My granddaughter arrived in this world in a brightly lit birthing suite full of gadgetry and expert personnel. But she cares about her surroundings about as much as my infant grannie did.
Babies need love, breast milk and attention but we’ll never be persuaded that the rest isn’t absolutely necessary.
Anyway, why take chances when you don’t have to? (A stroll around any of our older cemeteries will give an insight into the number of infant deaths 100 years ago. It’s a sobering and humbling experience).
So, our new arrival is born into to a 21st century crammed with electronic wonders and with access to vastly enhanced medical knowledge. And she doesn’t care.
But we do. This little one won’t know a thing about those precious early moments of her life – at least until she gives her own mum a grandchild.
It’s a boy
MY first grandson was a long time in the making, coming as he did almost 17 years after the birth of the first of four granddaughters and at the end of 48 hours of labour.
And even then, he had to be welcomed into the world via caesarean section; his exhausted mother Romi could push no more.
Rex Raj Moipi Thomas – his name acknowledging his New Zealand, Indian and Papuan heritage – arrived at 1.06am on October 30.
He’s very likely to be taller, darker and more handsome than me. Quelle surprise.
When I emailed a few friends to tell them of his arrival and his birth weight – 3.4kg compared with my 3lbs 4oz – my towering Tasmanian mate of 40 years replied “Weight OK, length ???”.
His subtle dig led me to wonder how I would measure up in another way.
Would I be able to come close to the example set by my paternal grandfather?
I carry with me memories of school holidays spent in the care of the kindest and gentlest of men.
Grandad Thomas, widowed in his early 60s, had some natural advantages.
The view from his kitchen/dining room window was of a striking limestone formation and excitement came in the form of limestone chips that landed on his roof after a loud whistle warned of an impending blast in the nearby quarry.
The day almost always began with a full English/Welsh breakfast of fried eggs, bacon, sausages and bread; no wonder Grandad later suffered from angina.
Sometimes we would spend the day in his smithy, where I would be detailed to man the bellows and then watch in awe as Grandad crafted ceremonial swords for his Masonic Lodge.
If the weather was foul, we would often stay in and play endless games of draughts. Grandad could sense when my enthusiasm was flagging and let me win an occasional game.
But often we went rambling in the limestone reserve or over adjacent farmland, sometimes collecting water cress for dinner.

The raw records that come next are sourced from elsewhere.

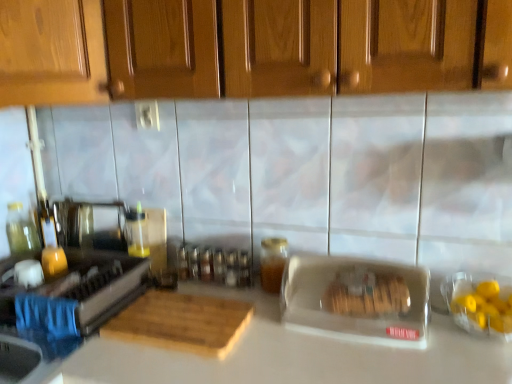 You are a GUI agent. You are given a task and a screenshot of the screen. Output one action in this format:
    pyautogui.click(x=<x>, y=<y>)
    Task: Click on the free point above white matte countertop at center (from a real-world perspective)
    The width and height of the screenshot is (512, 384).
    Given the screenshot: What is the action you would take?
    pyautogui.click(x=317, y=339) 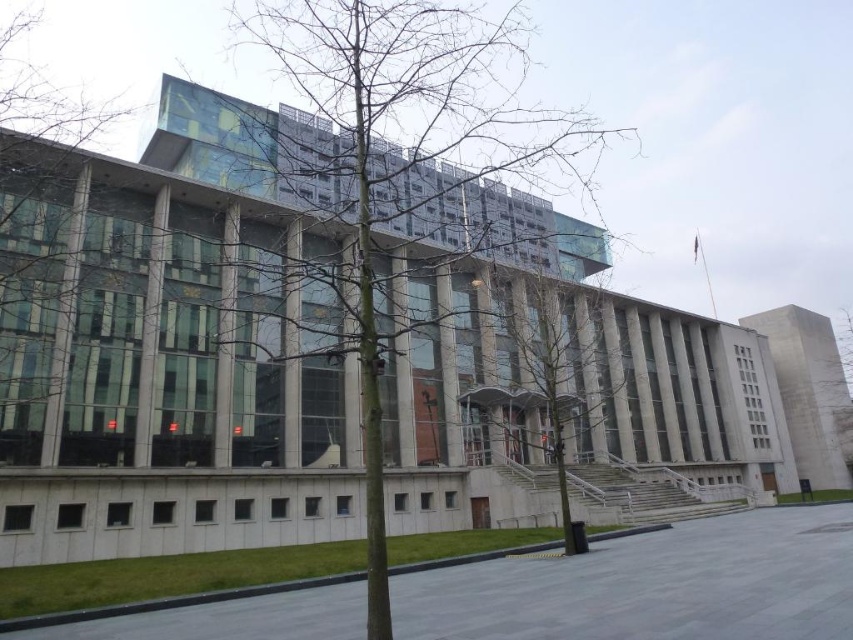 Consider the image. Can you confirm if bare branches at center is positioned below green leafless tree at center?

Actually, bare branches at center is above green leafless tree at center.

Is bare branches at center smaller than green leafless tree at center?

No, bare branches at center is not smaller than green leafless tree at center.

Who is more distant from viewer, (486, 61) or (544, 358)?

The point (544, 358) is more distant.

Locate an element on the screen. The height and width of the screenshot is (640, 853). bare branches at center is located at coordinates (415, 156).

Which is below, bare branches at center or green leafless tree at left?

bare branches at center is lower down.

Locate an element on the screen. bare branches at center is located at coordinates (415, 156).

Locate an element on the screen. bare branches at center is located at coordinates 415,156.

Based on the photo, is green leafless tree at center closer to the viewer compared to green leafless tree at right?

Yes.

Find the location of a particular element. green leafless tree at center is located at coordinates (543, 380).

I want to click on green leafless tree at center, so click(543, 380). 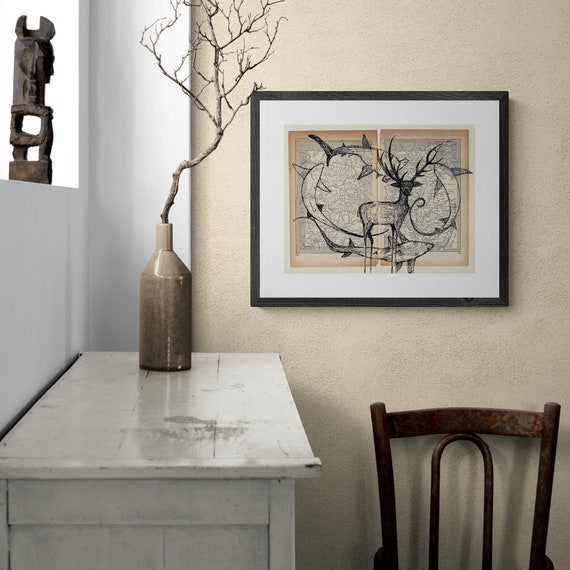 This screenshot has width=570, height=570. I want to click on 1 white wall, so click(52, 320). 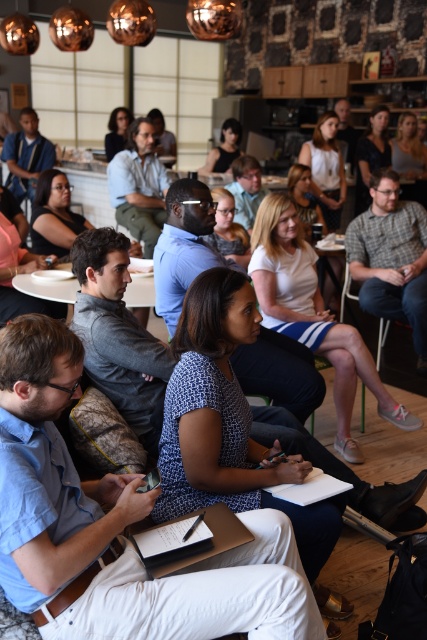 Consider the image. You are a photographer taking a picture of the scene. You notice the matte black laptop at left and the black fabric shirt at upper center. Which object is closer to the camera?

The black fabric shirt at upper center is closer to the camera because the matte black laptop at left is positioned under it, meaning the shirt is in front.

You are a photographer trying to capture a group photo of the matte blue shirt at upper left and the matte black shirt at center. If you want to ensure both shirts are fully visible in the frame, which shirt should you position closer to the camera to avoid cropping?

You should position the matte blue shirt at upper left closer to the camera because its width is larger than the matte black shirt at center, ensuring it fits within the frame without cropping.

You are a photographer trying to capture a candid shot of the black fabric shirt at upper center without the matte black laptop at left blocking the view. Can you position yourself in a way that the laptop is not in front of the shirt?

The matte black laptop at left has a lesser height compared to the black fabric shirt at upper center, so positioning yourself at an angle or slightly above the laptop level should allow you to capture the shirt without obstruction from the laptop. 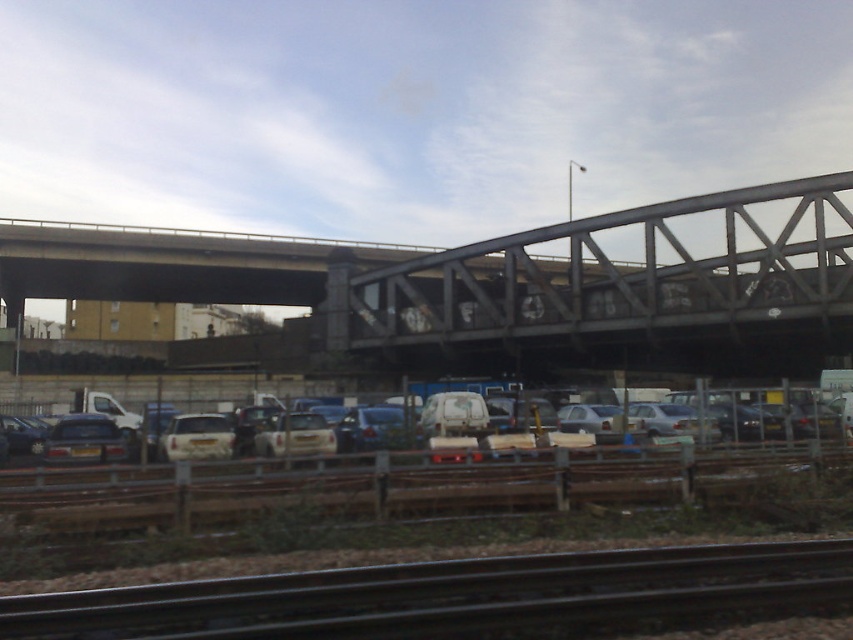 You are standing at the base of the railway bridge and want to take a photo of both point (770,224) and point (282,422) in the parking lot. Which point will appear closer to the top of your camera frame?

Point (770,224) is further to the camera than point (282,422), so it will appear closer to the top of your camera frame.

You are a delivery driver who needs to park your truck between the matte black car at left and the silver metallic car at center. Can you fit your truck, which is 2 meters wide, in the space between them?

The matte black car at left is positioned on the left side of the silver metallic car at center, but the exact width of the space between them is not provided. Without knowing the distance between the two cars, it is impossible to determine if the truck can fit. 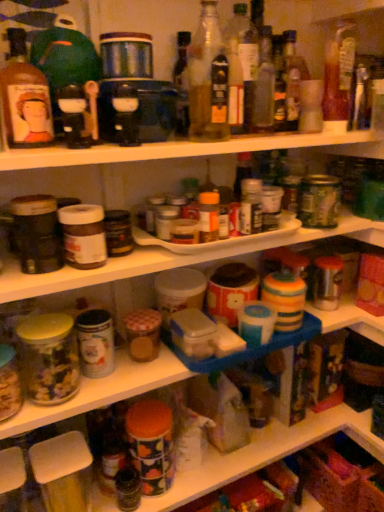 Question: Considering the relative positions of translucent glass bottle at center, which is the fourth bottle from left to right, and matte glass bottle at upper left, placed as the first bottle when sorted from left to right, in the image provided, is translucent glass bottle at center, which is the fourth bottle from left to right, to the right of matte glass bottle at upper left, placed as the first bottle when sorted from left to right, from the viewer's perspective?

Choices:
 (A) yes
 (B) no

Answer: (A)

Question: Is translucent glass bottle at center, placed as the third bottle when sorted from right to left, to the left of matte glass bottle at upper left, the 6th bottle in the right-to-left sequence, from the viewer's perspective?

Choices:
 (A) yes
 (B) no

Answer: (B)

Question: Is translucent glass bottle at center, placed as the third bottle when sorted from right to left, positioned in front of matte glass bottle at upper left, the 6th bottle in the right-to-left sequence?

Choices:
 (A) yes
 (B) no

Answer: (B)

Question: Can you confirm if translucent glass bottle at center, which is the fourth bottle from left to right, is shorter than matte glass bottle at upper left, placed as the first bottle when sorted from left to right?

Choices:
 (A) yes
 (B) no

Answer: (B)

Question: Considering the relative sizes of translucent glass bottle at center, which is the fourth bottle from left to right, and matte glass bottle at upper left, placed as the first bottle when sorted from left to right, in the image provided, is translucent glass bottle at center, which is the fourth bottle from left to right, bigger than matte glass bottle at upper left, placed as the first bottle when sorted from left to right,?

Choices:
 (A) no
 (B) yes

Answer: (A)

Question: From the image's perspective, is translucent glass bottle at center, placed as the third bottle when sorted from right to left, below matte glass bottle at upper left, the 6th bottle in the right-to-left sequence?

Choices:
 (A) no
 (B) yes

Answer: (A)

Question: Are translucent glass bottle at upper center, the third bottle in the left-to-right sequence, and translucent glass bottle at center, which is the fourth bottle from left to right, located far from each other?

Choices:
 (A) no
 (B) yes

Answer: (A)

Question: From the image's perspective, is translucent glass bottle at upper center, positioned as the fourth bottle in right-to-left order, over translucent glass bottle at center, placed as the third bottle when sorted from right to left?

Choices:
 (A) no
 (B) yes

Answer: (A)

Question: Considering the relative sizes of translucent glass bottle at upper center, the third bottle in the left-to-right sequence, and translucent glass bottle at center, placed as the third bottle when sorted from right to left, in the image provided, is translucent glass bottle at upper center, the third bottle in the left-to-right sequence, thinner than translucent glass bottle at center, placed as the third bottle when sorted from right to left,?

Choices:
 (A) no
 (B) yes

Answer: (A)

Question: Is translucent glass bottle at upper center, positioned as the fourth bottle in right-to-left order, looking in the opposite direction of translucent glass bottle at center, which is the fourth bottle from left to right?

Choices:
 (A) no
 (B) yes

Answer: (B)

Question: Considering the relative sizes of translucent glass bottle at upper center, the third bottle in the left-to-right sequence, and translucent glass bottle at center, which is the fourth bottle from left to right, in the image provided, is translucent glass bottle at upper center, the third bottle in the left-to-right sequence, taller than translucent glass bottle at center, which is the fourth bottle from left to right,?

Choices:
 (A) no
 (B) yes

Answer: (A)

Question: Considering the relative sizes of translucent glass bottle at upper center, positioned as the fourth bottle in right-to-left order, and translucent glass bottle at center, placed as the third bottle when sorted from right to left, in the image provided, is translucent glass bottle at upper center, positioned as the fourth bottle in right-to-left order, wider than translucent glass bottle at center, placed as the third bottle when sorted from right to left,?

Choices:
 (A) yes
 (B) no

Answer: (A)

Question: Considering the relative sizes of translucent glass jar at left and matte glass bottle at upper left, the 6th bottle in the right-to-left sequence, in the image provided, is translucent glass jar at left taller than matte glass bottle at upper left, the 6th bottle in the right-to-left sequence,?

Choices:
 (A) no
 (B) yes

Answer: (A)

On the front lawn, Grandad indulged my love of football and cricket, although he was nowhere near competitive enough for my liking.

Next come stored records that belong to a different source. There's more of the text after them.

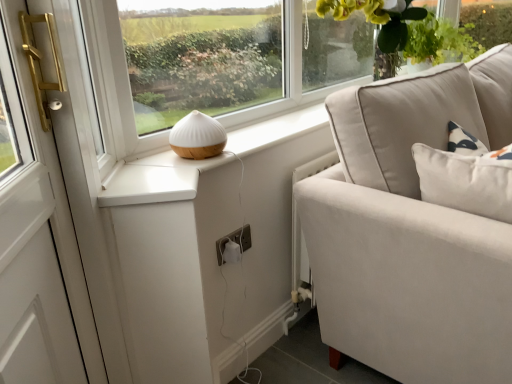 Question: Looking at their shapes, would you say white matte table lamp at center is wider or thinner than green leafy plant at upper right?

Choices:
 (A) thin
 (B) wide

Answer: (A)

Question: From the image's perspective, relative to green leafy plant at upper right, is white matte table lamp at center above or below?

Choices:
 (A) above
 (B) below

Answer: (B)

Question: Which of these objects is positioned closest to the white matte table lamp at center?

Choices:
 (A) white plastic electric outlet at lower center
 (B) green leafy plant at upper right

Answer: (A)

Question: Which object is positioned farthest from the white matte table lamp at center?

Choices:
 (A) white plastic electric outlet at lower center
 (B) green leafy plant at upper right

Answer: (B) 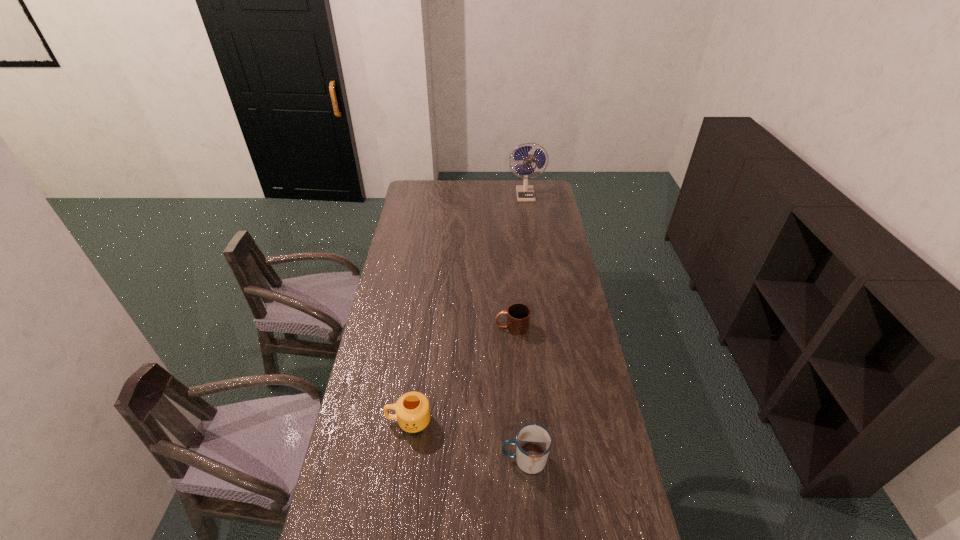 The image size is (960, 540). I want to click on fan, so click(x=524, y=193).

You are a GUI agent. You are given a task and a screenshot of the screen. Output one action in this format:
    pyautogui.click(x=<x>, y=<y>)
    Task: Click on the tallest object
    
    Given the screenshot: What is the action you would take?
    pyautogui.click(x=524, y=193)

Find the location of a particular element. the nearest object is located at coordinates (533, 442).

At what (x,y) coordinates should I click in order to perform the action: click on the leftmost mug. Please return your answer as a coordinate pair (x, y). The height and width of the screenshot is (540, 960). Looking at the image, I should click on click(412, 409).

What are the coordinates of `the second nearest mug` in the screenshot? It's located at (412, 409).

I want to click on the third nearest object, so click(x=518, y=315).

This screenshot has height=540, width=960. Identify the location of the shortest object. (518, 315).

Identify the location of free region located on the front-facing side of the tallest object. (528, 214).

I want to click on vacant space located 0.190m on the handle side of the nearest object, so click(438, 460).

Where is `vacant position located 0.290m on the handle side of the nearest object`? The height and width of the screenshot is (540, 960). vacant position located 0.290m on the handle side of the nearest object is located at coordinates (405, 460). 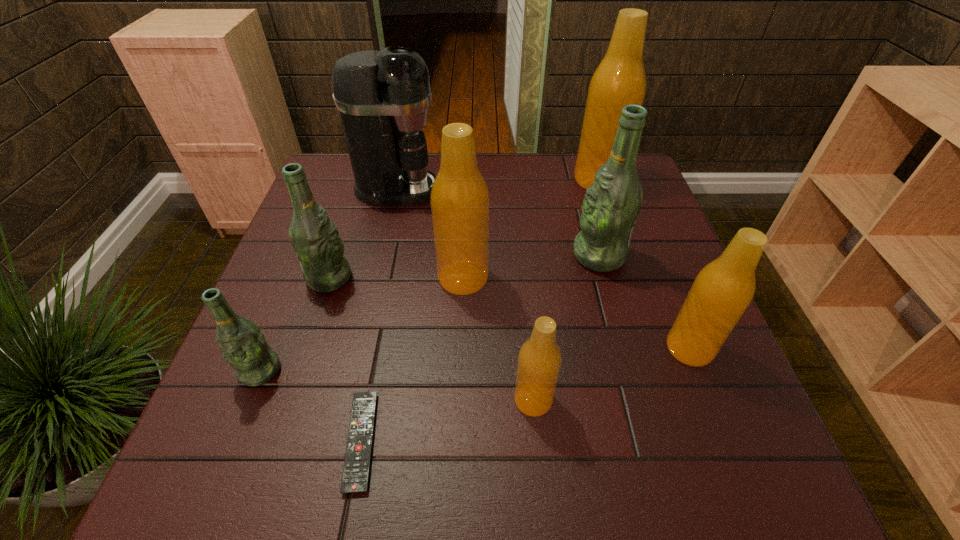 In order to click on vacant area that lies between the second biggest green beer bottle and the coffee maker in this screenshot , I will do `click(364, 233)`.

Locate an element on the screen. This screenshot has width=960, height=540. vacant area between the biggest green beer bottle and the coffee maker is located at coordinates (498, 222).

Identify which object is located as the nearest to the third tan beer bottle from right to left. Please provide its 2D coordinates. Your answer should be formatted as a tuple, i.e. [(x, y)], where the tuple contains the x and y coordinates of a point satisfying the conditions above.

[(459, 199)]

You are a GUI agent. You are given a task and a screenshot of the screen. Output one action in this format:
    pyautogui.click(x=<x>, y=<y>)
    Task: Click on the second closest object to the nearest tan beer bottle
    
    Given the screenshot: What is the action you would take?
    pyautogui.click(x=355, y=476)

This screenshot has width=960, height=540. What are the coordinates of `beer bottle that is the fourth closest to the coffee maker` in the screenshot? It's located at (619, 80).

Where is `beer bottle that stands as the fifth closest to the second smallest tan beer bottle`? Image resolution: width=960 pixels, height=540 pixels. beer bottle that stands as the fifth closest to the second smallest tan beer bottle is located at coordinates (315, 239).

Select which tan beer bottle is the closest to the smallest tan beer bottle. Please provide its 2D coordinates. Your answer should be formatted as a tuple, i.e. [(x, y)], where the tuple contains the x and y coordinates of a point satisfying the conditions above.

[(459, 199)]

Identify the location of tan beer bottle that stands as the third closest to the third biggest tan beer bottle. The image size is (960, 540). (619, 80).

Identify which green beer bottle is the second closest to the shortest object. Please provide its 2D coordinates. Your answer should be formatted as a tuple, i.e. [(x, y)], where the tuple contains the x and y coordinates of a point satisfying the conditions above.

[(315, 239)]

Where is `green beer bottle that is the second closest one to the second biggest green beer bottle`? The image size is (960, 540). green beer bottle that is the second closest one to the second biggest green beer bottle is located at coordinates (612, 203). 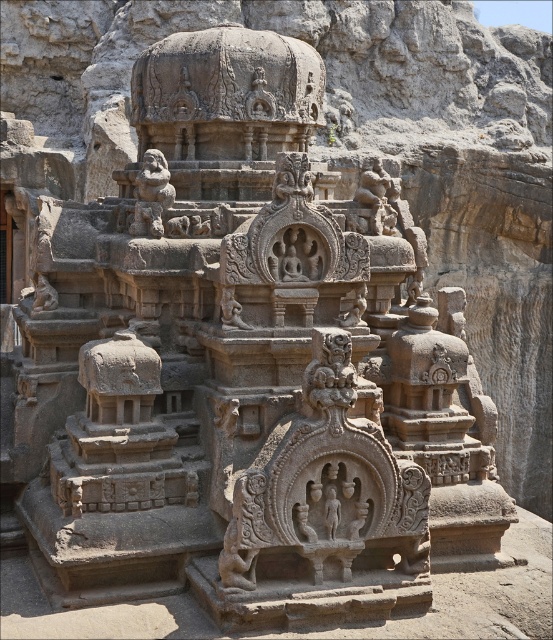 Does dark gray stone statue at center have a greater height compared to rustic stone lion at center?

Incorrect, dark gray stone statue at center's height is not larger of rustic stone lion at center's.

Is point (225, 291) farther from viewer compared to point (50, 289)?

No, (225, 291) is closer to viewer.

At what (x,y) coordinates should I click in order to perform the action: click on dark gray stone statue at center. Please return your answer as a coordinate pair (x, y). Looking at the image, I should click on (232, 310).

He would send me off with an impossibly heavy sledge to collect pine cones for his fire. No matter how great the burden, I never dreamt of letting him down.
It was a simpler time, without mobile phones or television. Not that it mattered. I was ready for bed soon after dark most days.

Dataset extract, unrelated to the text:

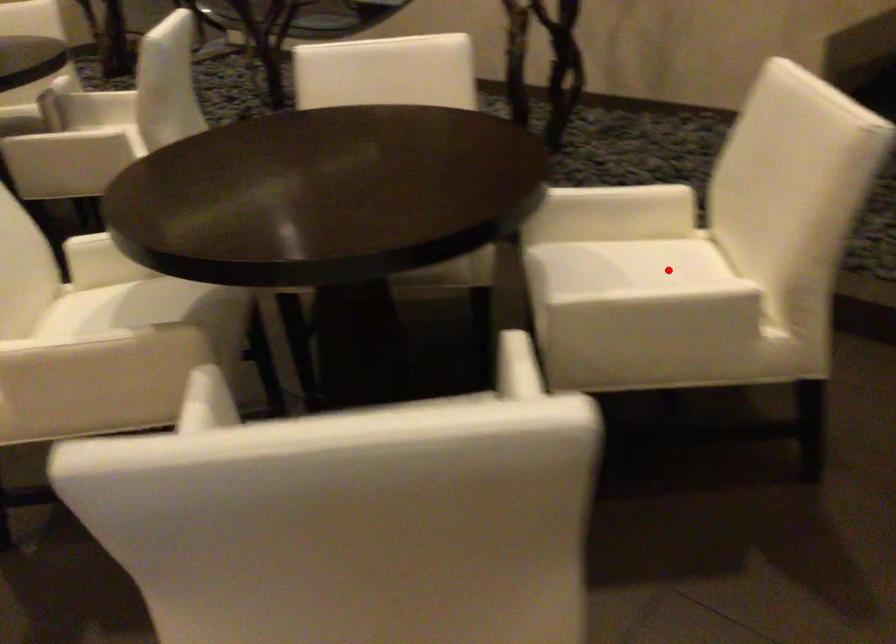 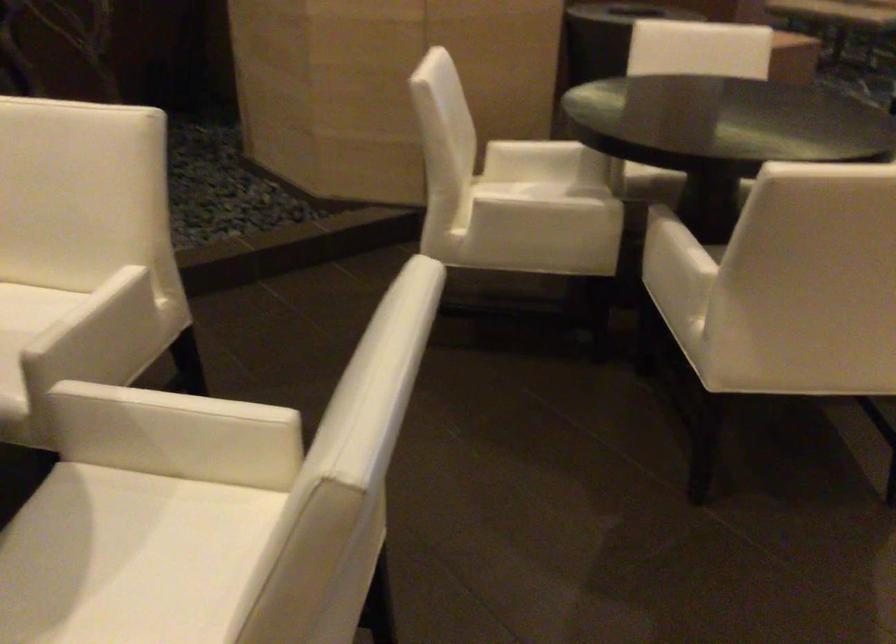 Find the pixel in the second image that matches the highlighted location in the first image.

(24, 308)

So much has changed in 60 years. Rex has the most loving of parents in my youngest son Ray and wife Romi but the world is full of new challenges.
I want him to be as caring and witty as his 16-year-old cousin Kalesha, for example, yet I worry that racial prejudice seems to be on the rise again and, even worse, climate change might threaten our very existence.
At the very least I want Rex to have a solid grasp of science and be sceptical of the outpourings of journalists with an agenda, politicians and shock jocks.
Chances are that I won’t be around to see him reach adulthood.
My hope is that there will still be a world worth inhabiting. Is that too much to hope for?
By the Numbers
The average age of Australian grandparents is 58-60 years.
There are 22,500 families where children are being riased by grandparents
Grandparents Day is the last Sunday in October.
Contact with maternal grandparents is 94% of 2-3 year-olds and 88% of 12-13 year-olds. For paternal grandparents it’s 88% of 2-3 year-olds and 82% of 12-13 year-olds.
80% of pre-school children have at least monthly contact with a grandparent.